Procedure of producing knockout miceEdit
There are several variations to the procedure of producing knockout mice; the following is a typical example.
- The gene to be knocked out is isolated from a mouse gene library. Then a new DNA sequence is engineered which is very similar to the original gene and its immediate neighbour sequence, except that it is changed sufficiently to make the gene inoperable. Usually, the new sequence is also given a marker gene, a gene that normal mice don't have and that confers resistance to a certain toxic agent or that produces an observable change (e.g. colour or fluorescence).
- Stem cells are isolated from a mouse blastocyst (a very young embryo) and grown in vitro. For this example, we will take stem cells from a white mouse.
- The new sequence from step 1 is introduced into the stem cells from step 2 by electroporation. By the natural process of homologous recombination some electroporated stem cells will incorporate the new sequence with the knocked-out gene into their chromosomes in place of the original gene. The chances of a successful recombination event are relatively low, so the majority of altered cells will have the new sequence in only one of the two relevant chromosomes - they are said to be heterozygous.
- The stem cells that incorporated the knocked-out gene are isolated from the unaltered cells using the marker gene from step 1. For example, the unaltered cells can be killed using a toxic agent to which the altered cells are resistant.
- The knocked-out stem cells from step 4 are inserted into a mouse blastocyst. For this example, we use blastocysts from a grey mouse. The blastocysts now contain two types of stem cells: the original ones (from the grey mouse), and the knocked-out cells (from the white mouse). These blastocysts are then implanted into the uterus of female mice, where they develop. The newborn mice will therefore be chimeras: some parts of their bodies result from the original stem cells, other parts from the knocked-out stem cells. Their fur will show patches of white and grey, with white patches derived from the knocked-out stem cells and grey patches from the recipient blastocyst.

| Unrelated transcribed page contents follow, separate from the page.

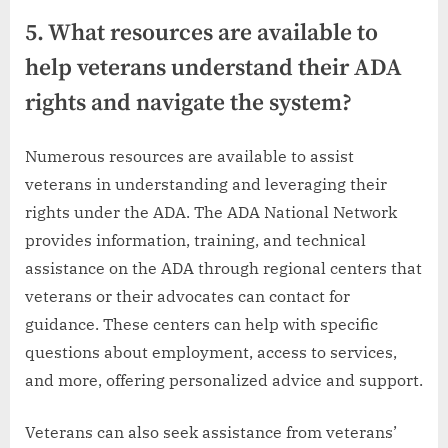
5. What resources are available to
help veterans understand their ADA
rights and navigate the system?
Numerous resources are available to assist
veterans in understanding and leveraging their
rights under the ADA. The ADA National Network
provides information, training, and technical
assistance on the ADA through regional centers that
veterans or their advocates can contact for
guidance. These centers can help with specific
questions about employment, access to services,
and more, offering personalized advice and support.
Veterans can also seek assistance from veterans’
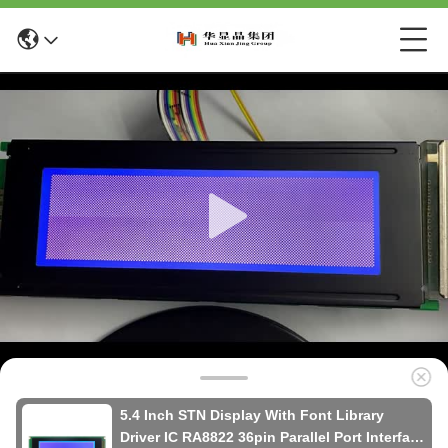
5.4 Inch STN Display With Font Library
Driver IC RA8822 36pin Parallel Port Interface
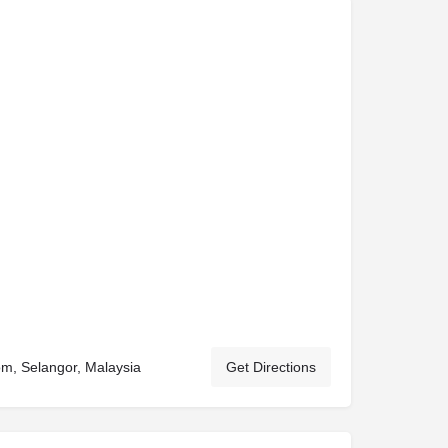
om, Selangor, Malaysia
Get Directions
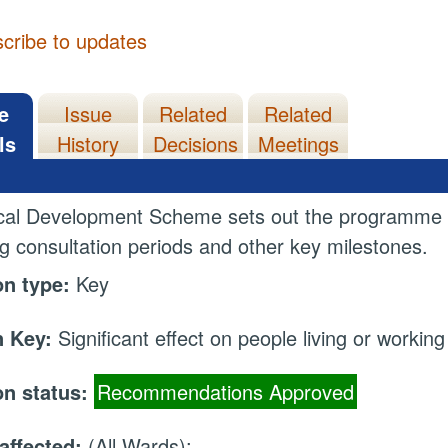
cribe to updates
e
Issue
Related
Related
ls
History
Decisions
Meetings
cal Development Scheme sets out the programme f
ng consultation periods and other key milestones.
on type:
Key
 Key:
Significant effect on people living or working
on status:
Recommendations Approved
affected:
(All Wards);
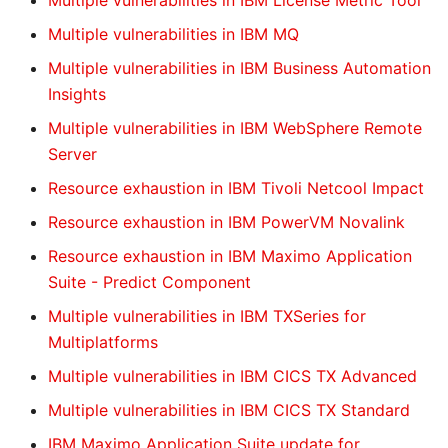
Multiple vulnerabilities in IBM License Metric Tool
Multiple vulnerabilities in IBM MQ
Multiple vulnerabilities in IBM Business Automation
Insights
Multiple vulnerabilities in IBM WebSphere Remote
Server
Resource exhaustion in IBM Tivoli Netcool Impact
Resource exhaustion in IBM PowerVM Novalink
Resource exhaustion in IBM Maximo Application
Suite - Predict Component
Multiple vulnerabilities in IBM TXSeries for
Multiplatforms
Multiple vulnerabilities in IBM CICS TX Advanced
Multiple vulnerabilities in IBM CICS TX Standard
IBM Maximo Application Suite update for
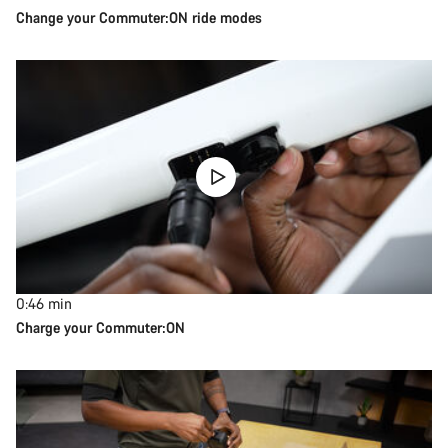
Change your Commuter:ON ride modes
0:46
min
Charge your Commuter:ON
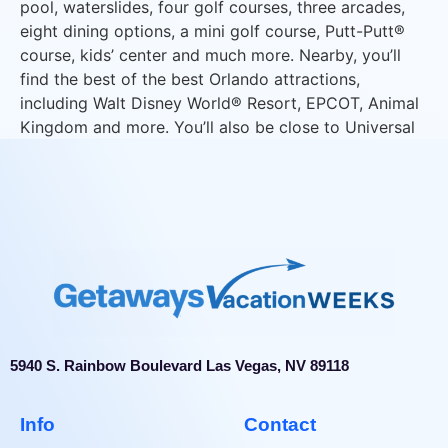
pool, waterslides, four golf courses, three arcades,
eight dining options, a mini golf course, Putt-Putt®
course, kids’ center and much more. Nearby, you’ll
find the best of the best Orlando attractions,
including Walt Disney World® Resort, EPCOT, Animal
Kingdom and more. You’ll also be close to Universal
Studios Florida®, Universal’s Islands of Adventure®
and Universal’s Volcano Bay™ waterpark.
5940 S. Rainbow Boulevard Las Vegas, NV 89118
Info
Contact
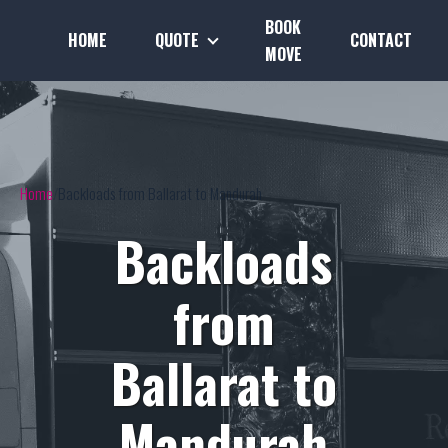
BOOK
HOME
QUOTE
CONTACT
MOVE
Home
Backloads from Ballarat to Mandurah
Backloads
from
Ballarat to
Mandurah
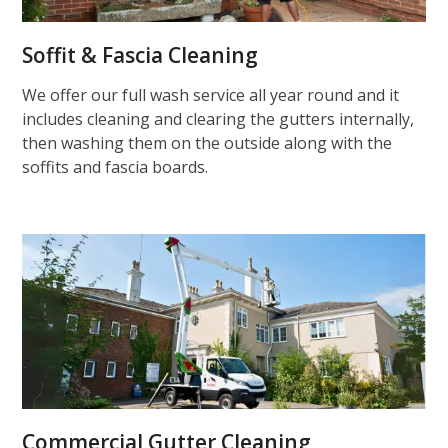
Soffit & Fascia Cleaning
We offer our full wash service all year round and it
includes cleaning and clearing the gutters internally,
then washing them on the outside along with the
soffits and fascia boards.
Commercial Gutter Cleaning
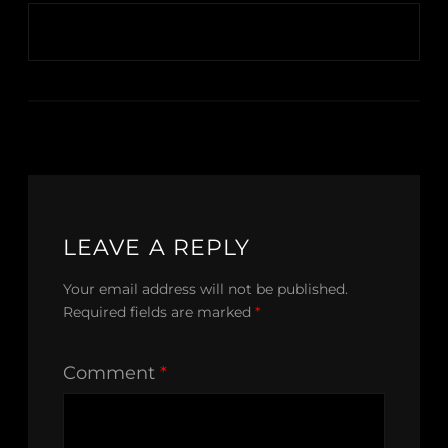
LEAVE A REPLY
Your email address will not be published.
Required fields are marked
*
Comment
*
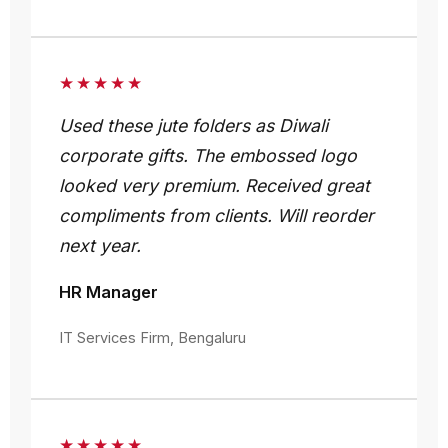
★★★★★
Used these jute folders as Diwali
corporate gifts. The embossed logo
looked very premium. Received great
compliments from clients. Will reorder
next year.
HR Manager
IT Services Firm, Bengaluru
★★★★★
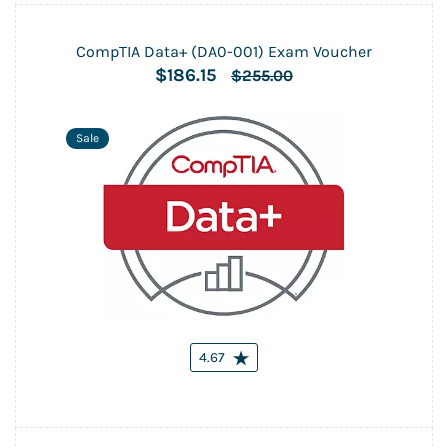
CompTIA Data+ (DA0-001) Exam Voucher
$186.15
$255.00
Sale
4.67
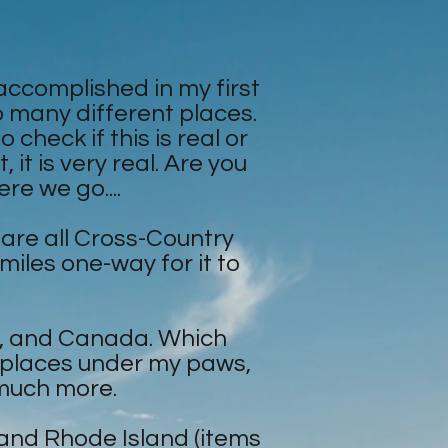
 accomplished in my first
 so many different places.
check if this is real or
it is very real. Are you
re we go....
 are all Cross-Country
 miles one-way for it to
C., and Canada. Which
t places under my paws,
 much more.
 and Rhode Island (items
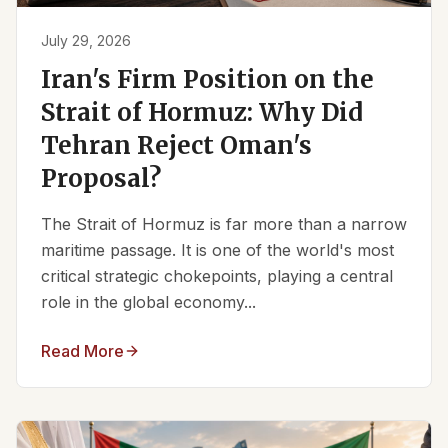
July 29, 2026
Iran's Firm Position on the
Strait of Hormuz: Why Did
Tehran Reject Oman's
Proposal?
The Strait of Hormuz is far more than a narrow
maritime passage. It is one of the world's most
critical strategic chokepoints, playing a central
role in the global economy...
Read More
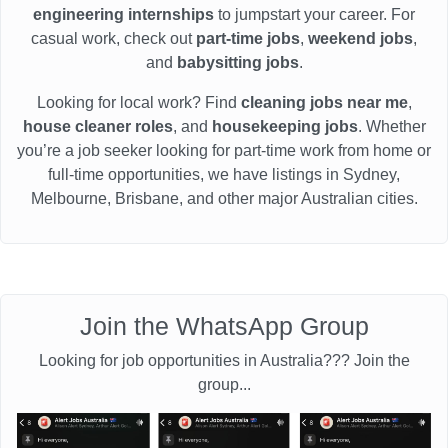
engineering internships
to jumpstart your career. For
casual work, check out
part-time jobs
,
weekend jobs
,
and
babysitting jobs
.
Looking for local work? Find
cleaning jobs near me
,
house cleaner roles
, and
housekeeping jobs
. Whether
you’re a job seeker looking for part-time work from home or
full-time opportunities, we have listings in Sydney,
Melbourne, Brisbane, and other major Australian cities.
Join the WhatsApp Group
Looking for job opportunities in Australia??? Join the
group...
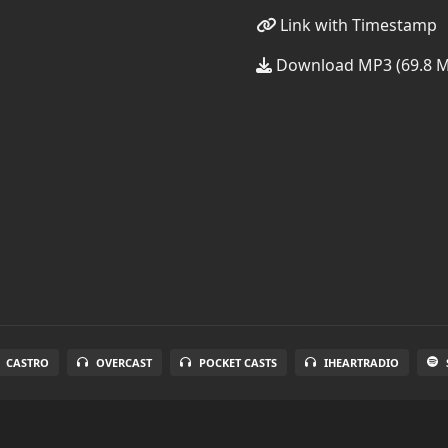
Link with Timestamp
Download MP3 (69.8 
CASTRO
OVERCAST
POCKET CASTS
IHEARTRADIO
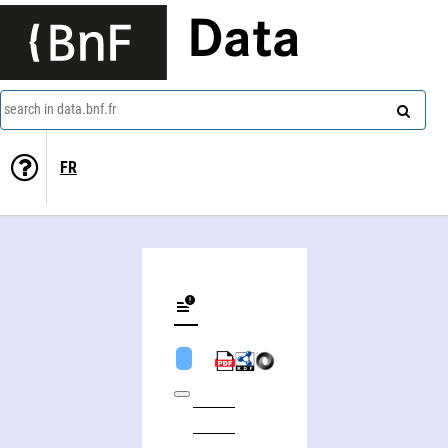
Data
search in data.bnf.fr
FR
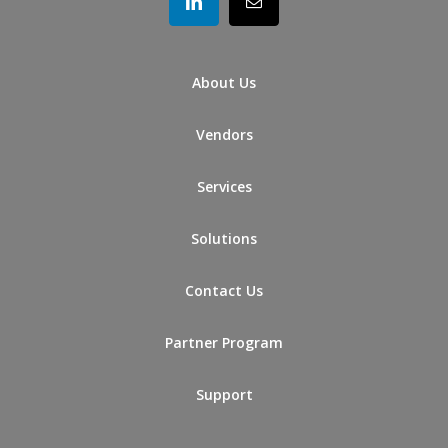
About Us
Vendors
Services
Solutions
Contact Us
Partner Program
Support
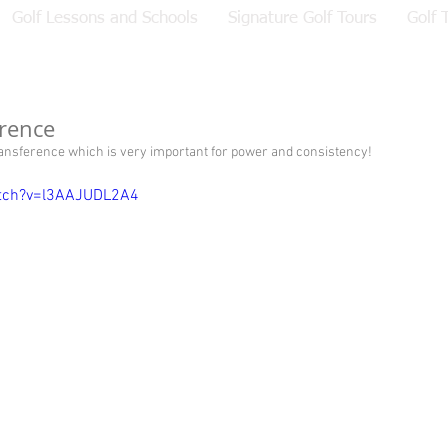
Golf Lessons and Schools
Signature Golf Tours
Golf 
rence
ransference which is very important for power and consistency!  
tch?v=l3AAJUDL2A4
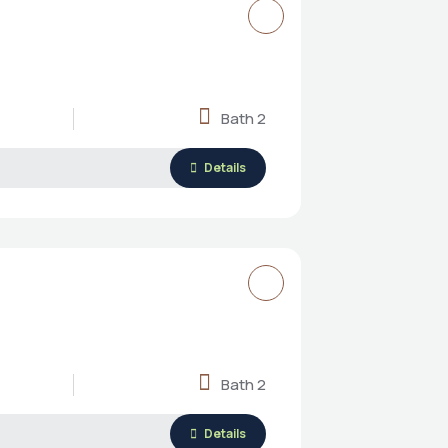
Bath 2
Details
Bath 2
Details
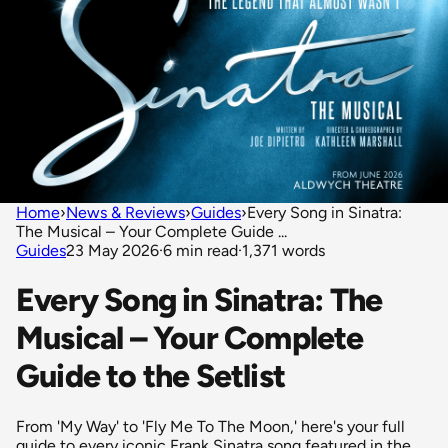
Home
›
News & Reviews
›
Guides
›
Every Song in Sinatra:
The Musical – Your Complete Guide ...
Guides
23 May 2026
·
6 min read
·
1,371 words
Every Song in Sinatra: The
Musical – Your Complete
Guide to the Setlist
From 'My Way' to 'Fly Me To The Moon,' here's your full
guide to every iconic Frank Sinatra song featured in the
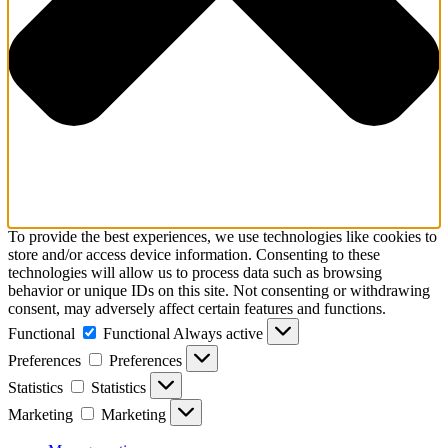
To provide the best experiences, we use technologies like cookies to
store and/or access device information. Consenting to these
technologies will allow us to process data such as browsing
behavior or unique IDs on this site. Not consenting or withdrawing
consent, may adversely affect certain features and functions.
Functional
Functional
Always active
Preferences
Preferences
Statistics
Statistics
Marketing
Marketing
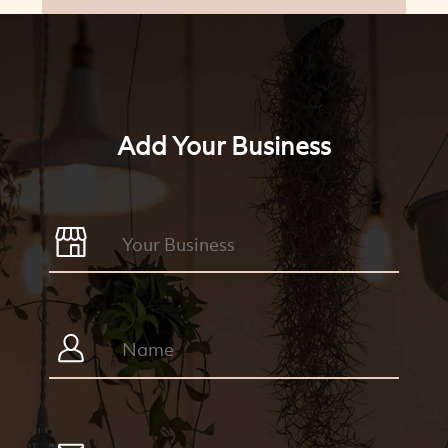
Add Your Business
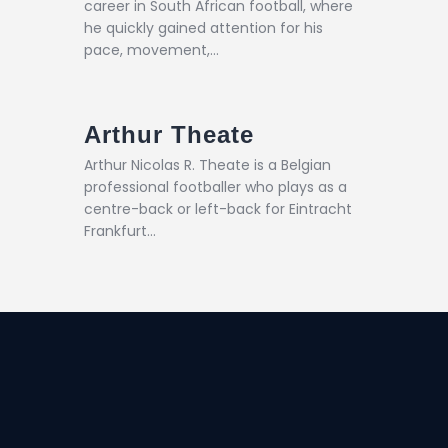
career in South African football, where
he quickly gained attention for his
pace, movement,…
Arthur Theate
Arthur Nicolas R. Theate is a Belgian
professional footballer who plays as a
centre-back or left-back for Eintracht
Frankfurt…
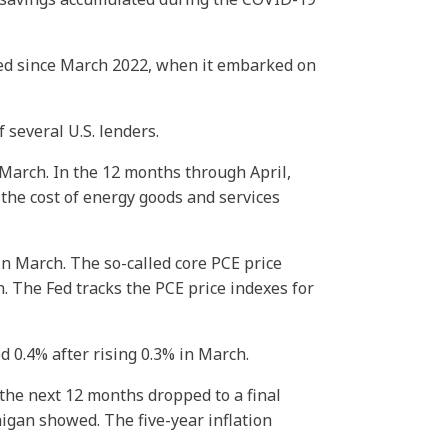
Fed since March 2022, when it embarked on
 several U.S. lenders.
 March. In the 12 months through April,
the cost of energy goods and services
in March. The so-called core PCE price
. The Fed tracks the PCE price indexes for
 0.4% after rising 0.3% in March.
the next 12 months dropped to a final
higan showed. The five-year inflation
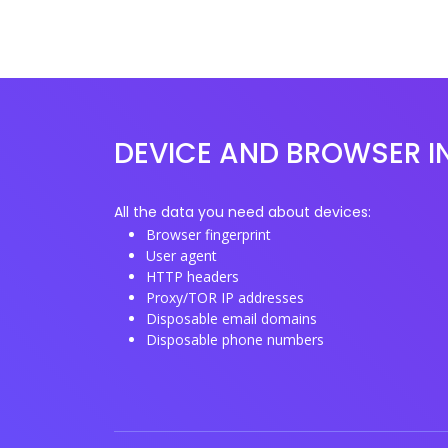
DEVICE AND BROWSER I
All the data you need about devices:
Browser fingerprint
User agent
HTTP headers
Proxy/TOR IP addresses
Disposable email domains
Disposable phone numbers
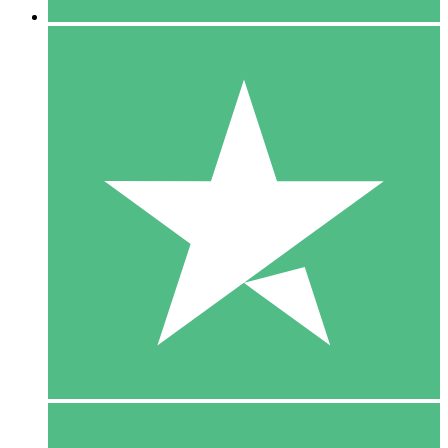
5 Downloads
15
$
00
10 Downloads
20
$
00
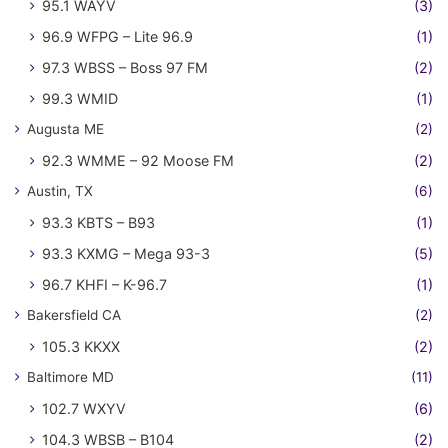
95.1 WAYV
(3)
96.9 WFPG – Lite 96.9
(1)
97.3 WBSS – Boss 97 FM
(2)
99.3 WMID
(1)
Augusta ME
(2)
92.3 WMME – 92 Moose FM
(2)
Austin, TX
(6)
93.3 KBTS – B93
(1)
93.3 KXMG – Mega 93-3
(5)
96.7 KHFI – K-96.7
(1)
Bakersfield CA
(2)
105.3 KKXX
(2)
Baltimore MD
(11)
102.7 WXYV
(6)
104.3 WBSB – B104
(2)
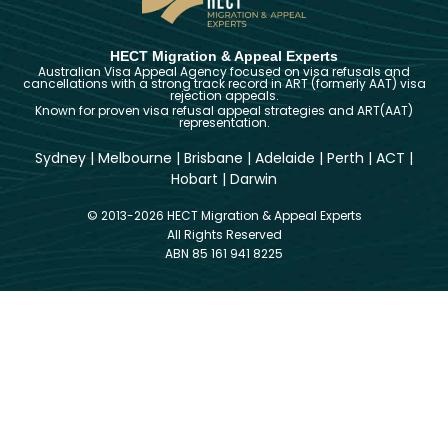
HECT Migration & Appeal Experts
Australian Visa Appeal Agency focused on visa refusals and
cancellations with a strong track record in ART (formerly AAT) visa
rejection appeals.
Known for proven visa refusal appeal strategies and ART(AAT)
representation.
Sydney
|
Melbourne
|
Brisbane
|
Adelaide
|
Perth
|
ACT
|
Hobart
|
Darwin
© 2013-2026 HECT Migration & Appeal Experts
All Rights Reserved
ABN 85 161 941 8225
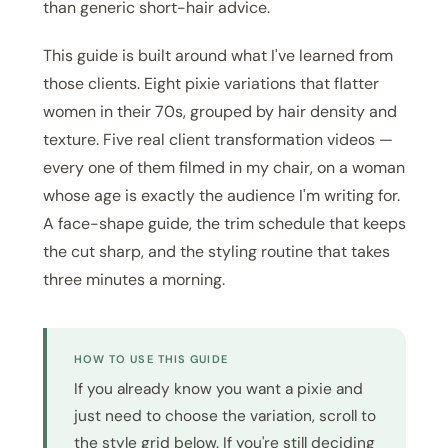
than generic short-hair advice.
This guide is built around what I've learned from
those clients. Eight pixie variations that flatter
women in their 70s, grouped by hair density and
texture. Five real client transformation videos —
every one of them filmed in my chair, on a woman
whose age is exactly the audience I'm writing for.
A face-shape guide, the trim schedule that keeps
the cut sharp, and the styling routine that takes
three minutes a morning.
HOW TO USE THIS GUIDE
If you already know you want a pixie and
just need to choose the variation, scroll to
the style grid below. If you're still deciding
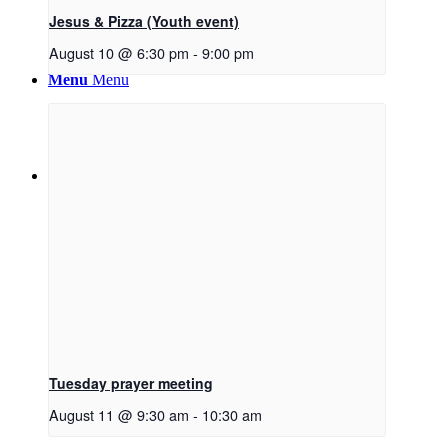
Jesus & Pizza (Youth event)
August 10 @ 6:30 pm
-
9:00 pm
Menu
Menu
Link to Facebook
Tuesday prayer meeting
August 11 @ 9:30 am
-
10:30 am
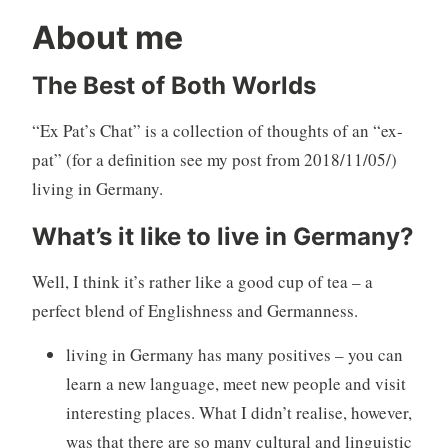
About me
The Best of Both Worlds
“Ex Pat’s Chat” is a collection of thoughts of an “ex-
pat” (for a definition see my post from 2018/11/05/)
living in Germany.
What’s it like to live in Germany?
Well, I think it’s rather like a good cup of tea – a
perfect blend of Englishness and Germanness.
living in Germany has many positives – you can
learn a new language, meet new people and visit
interesting places. What I didn’t realise, however,
was that there are so many cultural and linguistic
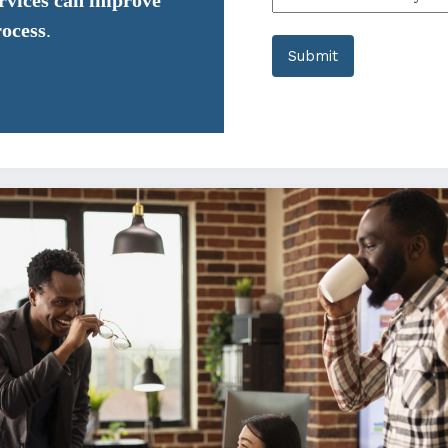
ervices can improve
rocess
.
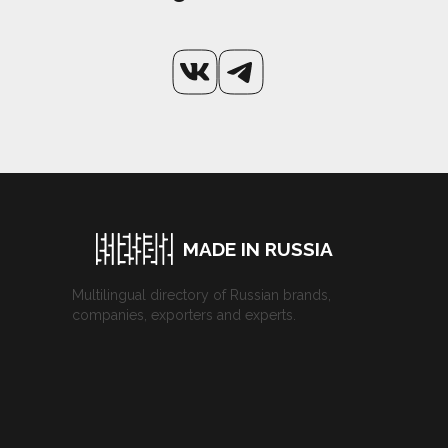
MADE IN RUSSIA
Multilingual directory of Russian brands,
companies, exporters and experts.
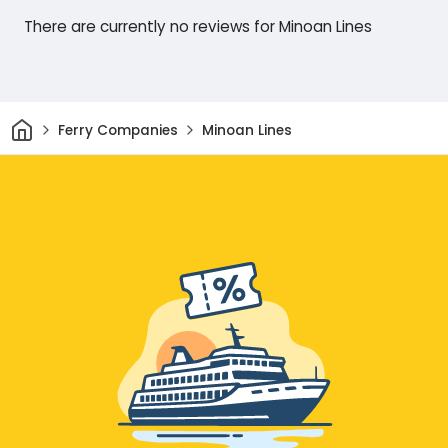
There are currently no reviews for Minoan Lines
Home
Ferry Companies
Minoan Lines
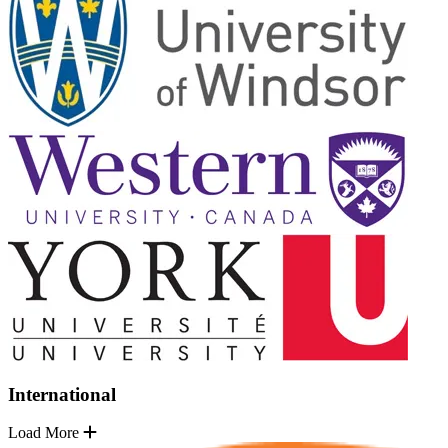
International
Load More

- Some of the newborn chimera mice will have gonads derived from knocked-out stem cells, and will therefore produce eggs or sperm containing the knocked-out gene. When these chimera mice are crossbred with others of the wild type, some of their offspring will have one copy of the knocked-out gene in all their cells. These mice will be entirely white and are not chimeras, however they are still heterozygous.
- When these heterozygous offspring are interbred, some of their offspring will inherit the knocked-out gene from both parents; they carry no functional copy of the original unaltered gene (i.e. they are homozygous for that allele).